Some jurisdictions have explicitly recognized this suggested distinction between standard larceny-theft offenses and the mere retention of lost goods. For example, the 1962 version of the analogous Illinois statute provided only for a fine not to exceed $500 or double the value of the property taken, whichever was greater, for anyone convicted of theft of lost or mislaid property. Pursuant to that statute, the state was still required to prove that there were reasonable means of identifying the owner, that he intended to permanently deprive the owner of the use thereof and that he had failed to take reasonable steps to restore the property to the owner. Thus, even though the statute provided only for a monetary penalty for such conduct, it was far from a strict liability offense. In 1973, the Illinois statute was amended to provide that theft of lost or mislaid property would be deemed a petty offense. Ill.Ann.Statutes, Penal Code Ch. 38, § 16-2 (1973). See also Kansas Statute Anno. 21-3703.

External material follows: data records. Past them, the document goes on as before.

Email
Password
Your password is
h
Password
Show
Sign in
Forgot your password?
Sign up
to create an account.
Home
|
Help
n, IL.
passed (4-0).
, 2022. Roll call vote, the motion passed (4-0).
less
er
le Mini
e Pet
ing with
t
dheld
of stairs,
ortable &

Michigan had a statute quite similar to AS 11.20.260 requiring either police notification or advertisement of lost property. See Michigan Compiled Laws, § 7446, 7450 (1915) (repealed). This statute has since been repealed and presently the only applicable statute provides that a finder of lost property who wilfully and with fraudulent intent fails to advertise or post notice of his discovery within 30 days is deemed guilty of a misdemeanor. Michigan Compiled Laws Anno., § 434.12.

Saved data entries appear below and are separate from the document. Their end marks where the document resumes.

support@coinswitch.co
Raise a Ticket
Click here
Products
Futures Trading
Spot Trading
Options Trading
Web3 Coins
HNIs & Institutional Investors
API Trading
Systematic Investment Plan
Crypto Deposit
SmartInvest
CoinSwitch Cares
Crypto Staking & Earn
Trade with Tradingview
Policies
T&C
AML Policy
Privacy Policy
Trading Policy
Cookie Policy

[27] The common law crime of larceny is codified in AS 11.20.140 set forth in Footnote 14 of this opinion. Many states have only such general larceny or theft statutes in their penal codes, and these states have sometimes prosecuted finders who have committed common law larceny pursuant thereto. See, e.g., Alabama Statutes 14-331, Code of Virginia § 18.1-100, Colorado Rev.Statutes 18-4-401, Vermont Statutes Anno. 13-2501, Maine Rev.Statutes Anno. 17-2101, Mass.General Law Anno. 266-30, General Statutes of North Carolina 14-70 and Miss.Code Anno. 97-17-41. See also Calhoun v. State, 191 Miss. 82, 2 So. 2d 802, 804 (1941).

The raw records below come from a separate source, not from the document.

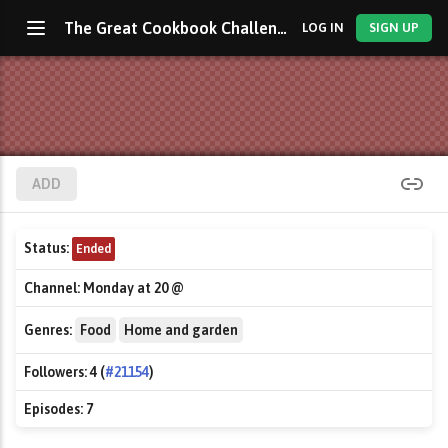
The Great Cookbook Challenge with Jamie Oliver
LOG IN
SIGN UP
ADD
Status:
Ended
Channel:
Monday at 20 @
Genres:
Food
Home and garden
Followers:
4 (
#21154
)
Episodes:
7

[28] In view of our holding, we do not reach the contention that in the event the requirement of larcenous intent could be implied, the statute improperly attempts to create a presumption of this wrongful intent based on the possession of lost goods and the failure to take either of the actions prescribed by statute "immediately or within a reasonable time". See Morissette v. United States, 342 U.S. at 275, 72 S.Ct. at 255, 96 L. Ed. at 306-07; People v. Harmon, 217 Mich. 11, 185 N.W. 679, 681 (1921).